Plants can help to reduce air pollution, by a combination of filtration to take particular to matter out of the air, and various chemical reactions to reduce the concentration of gaseous pollutants. It is well accepted that greenery in interior spaces has measurable benefits for well-being, by improving air quality. Not to mention psychological benefits, which have also been extensively studied..

But there has been some credulity with respect to claims that exterior green walls have similarly measurable outcomes for air quality.  

So it comes as something of a pleasant surprise that as far back as 2012, the journal Environmental Science and Technology reported a study which seems to support those claims.  Scientists at the Universities of Birmingham and Lancaster (UK) not only suggested that by ‘greening up’ our streets a massive 30% reduction in pollution could be achieved, but also that if we are considering urban canyons specifically, green walls out-perform street trees and other configurations of greenery. 

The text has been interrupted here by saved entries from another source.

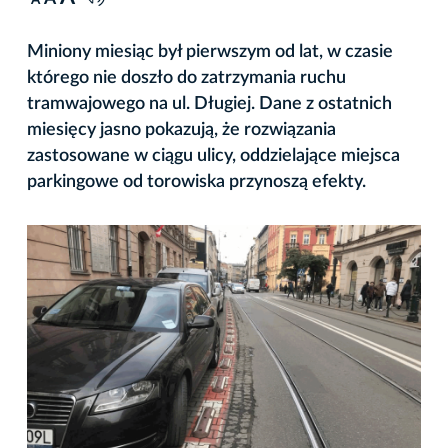
A
Miniony miesiąc był pierwszym od lat, w czasie
którego nie doszło do zatrzymania ruchu
tramwajowego na ul. Długiej. Dane z ostatnich
miesięcy jasno pokazują, że rozwiązania
zastosowane w ciągu ulicy, oddzielające miejsca
parkingowe od torowiska przynoszą efekty.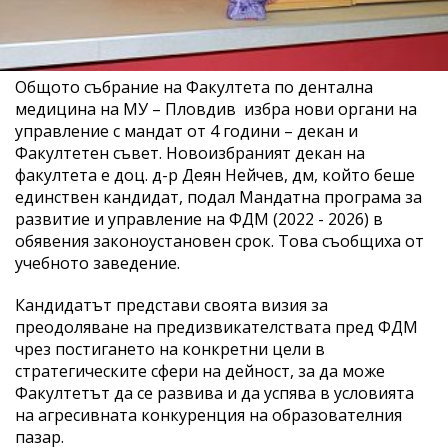
Общото събрание на Факултета по дентална
медицина на МУ – Пловдив избра нови органи на
управление с мандат от 4 години – декан и
Факултетен съвет. Новоизбраният декан на
факултета е доц. д-р Деян Нейчев, дм, който беше
единствен кандидат, подал Мандатна програма за
развитие и управление на ФДМ (2022 - 2026) в
обявения законоустановен срок. Това съобщиха от
учебното заведение.
Кандидатът представи своята визия за
преодоляване на предизвикателствата пред ФДМ
чрез постигането на конкретни цели в
стратегическите сфери на дейност, за да може
Факултетът да се развива и да успява в условията
на агресивната конкуренция на образователния
пазар.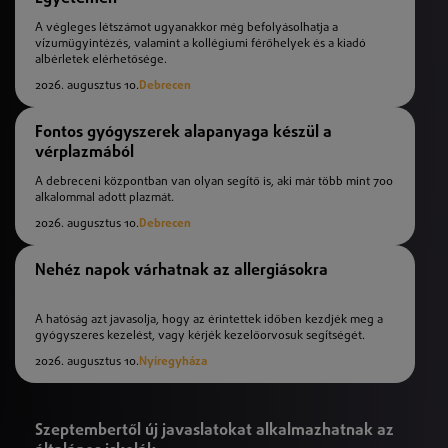
A végleges létszámot ugyanakkor még befolyásolhatja a
vízumügyintézés, valamint a kollégiumi férőhelyek és a kiadó
albérletek elérhetősége.
2026. augusztus 10.
Debrecen
Fontos gyógyszerek alapanyaga készül a
vérplazmából
A debreceni központban van olyan segítő is, aki már több mint 700
alkalommal adott plazmát.
2026. augusztus 10.
Debrecen
Nehéz napok várhatnak az allergiásokra
A hatóság azt javasolja, hogy az érintettek időben kezdjék meg a
gyógyszeres kezelést, vagy kérjék kezelőorvosuk segítségét.
2026. augusztus 10.
Nyíregyháza
Szeptembertől új javaslatokat alkalmazhatnak az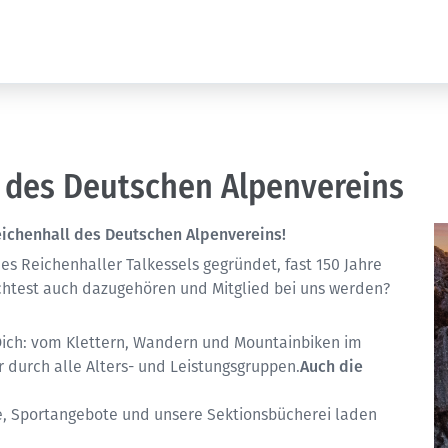
 des Deutschen Alpenvereins
Reichenhall des Deutschen Alpenvereins!
s Reichenhaller Talkessels gegründet, fast 150 Jahre
chtest auch dazugehören und Mitglied bei uns werden?
Dich: vom Klettern, Wandern und Mountainbiken im
durch alle Alters- und Leistungsgruppen.
Auch die
ge, Sportangebote und unsere Sektionsbücherei laden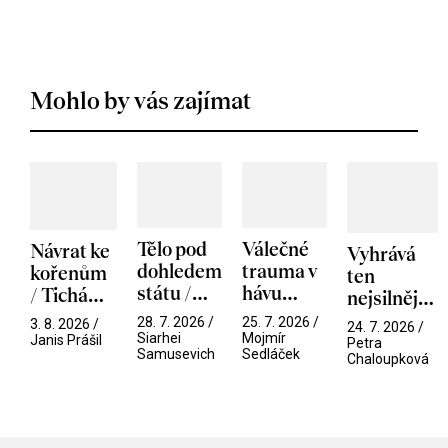
Mohlo by vás zajímat
Tělo pod
Válečné
Návrat ke
Vyhrává
dohledem
trauma v
kořenům
ten
státu /
hávu
/ Tichá
nejsilnější
Pramen
spektáklu
přítelkyně
/ V nitru
28. 7. 2026 /
25. 7. 2026 /
3. 8. 2026 /
24. 7. 2026 /
/ Odyssea
Siarhei
Mojmír
manosféry
Janis Prášil
Petra
Samusevich
Sedláček
Chaloupková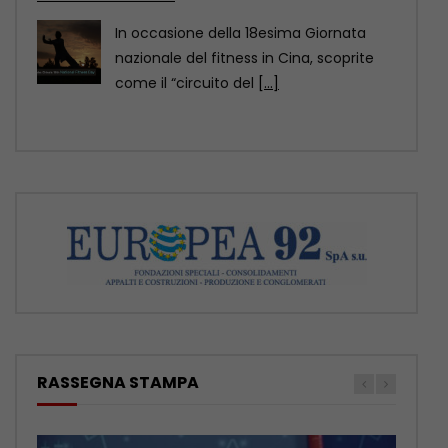
Al calare della notte, le risaie terrazzate
della contea di Yuexi, nella provincia
sud-occidentale cinese
[...]
RASSEGNA STAMPA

In short, real vegetation in cities is good for you.  But this optimism comes with an important caution:

All of this requires, of course, that the plants don’t expire in the extreme environment of today’s cities. Dr Tom Pugh, from Lancaster University, UK, said: 'More care needs to be taken as to how and where we plant vegetation in our towns and cities, so that it does not suffer from drought, become heat stressed,  vandalised, or interact negatively with other aspects of our urban areas, and can carry out the very important job of filtering our air.’

Friday, 26 January 2018

Questioning green walls



It had to happen sooner or later; green walls are being questioned.  Are they really a good thing from a sustainability point of view?

For anyone who has harbored any thoughts that external green walls on high-rise buildings might be one more expedient combination of sustainability rating 'bling' and marketing hype, a recent post in the Fifth Estate is compulsory reading.

The article quite fairly sets out the issues to be considered.  On the positive side, there is aesthetic value, heating and cooling load reduction, and contribution to mitigating the urban heat island effect.  On the negative side, focus is primarily on the overall cost, both financial and in resources, especially maintenance.

Put as simplistically as that makes it sound like negative criticism is short sighted, and another example of the ‘race to the bottom’.  But as usual, the devil is in the details.